A Solo 401(k)/Self-Employed 401(k) is only open to the self-employed and business owners with no employees other than a spouse. Employer contributions are capped at $45K (under age 50), and $50K (over age 50). You can save $15,500 ($20,500 if over 50) in salary deferral and for the profit-sharing, you can save up to 25% of W2 compensation for incorporated businesses or 20% of self-employment income for sole proprietors. Employees may not contribute, but spouses may contribute the same as the employer.

A profit-sharing or KEOGH is also open to the self-employed and business owners with employees. Employer contributions are limited to 25% (up to $45K) (for 2007). Self-employed can contribute up to 20% (or $45K), whichever is lower.

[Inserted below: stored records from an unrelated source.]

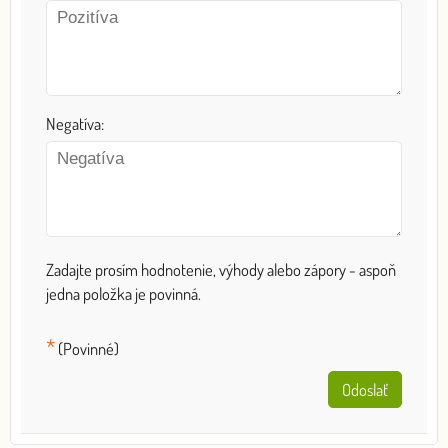
Negatíva:
Zadajte prosím hodnotenie, výhody alebo zápory - aspoň
jedna položka je povinná.
*
(Povinné)
Odoslať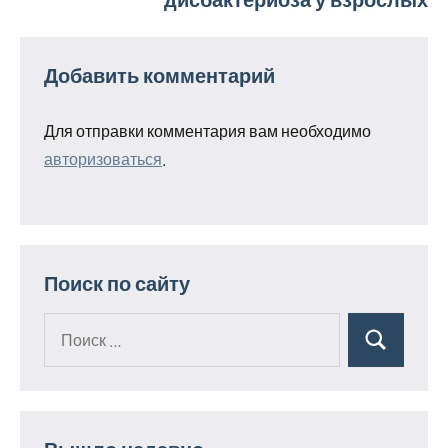
Добавить комментарий
Для отправки комментария вам необходимо
авторизоваться
.
Поиск по сайту
Поиск
Поиск
для:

Employees may not contribute.

Health Insurance

Cost and availability of health-care insurance is the biggest problem for small businesses, according to a recent survey by the National Federation of Independent Business. But that doesn't mean you should abandon the effort to get health insurance. An accident or unexpected illness could easily put both your personal finances and business at risk. Even if premiums seem prohibitively high, at least try to buy a policy that covers hospitalization and catastrophic illness.

The first place to look is on the open market, whether you use an agent or do it yourself. The internet is a good resource here. Remember that you can do without vision and dental coverage and adjust co-pays or deductibles to make the premiums lower. Several companies will write small group plans. Generally they require at least two participants, but the other one can be a spouse. Also contact any professional associations or trade groups you can find. Such groups sometimes offer their members reduced rates on insurance. But check with your state insurance department before joining any group you've never heard of. Many such groups are not legitimate, but have been formed in response to the health insurance crisis.

Disability Insurance

If you're the sole proprietor of a small business, the likelihood is excellent that without you, there wouldn't be a business. But the good news is that disability insurance is usually very inexpensive if you're in good health. State laws vary, and if sole proprietorships, LLCs and partnerships are allowed to participate in state disablity plan, this might be your best and least expensive option. If not, comparison shop, both online, through an agent or through association and trade groups. If you can gain access to a group plan, your costs will be substantially lower.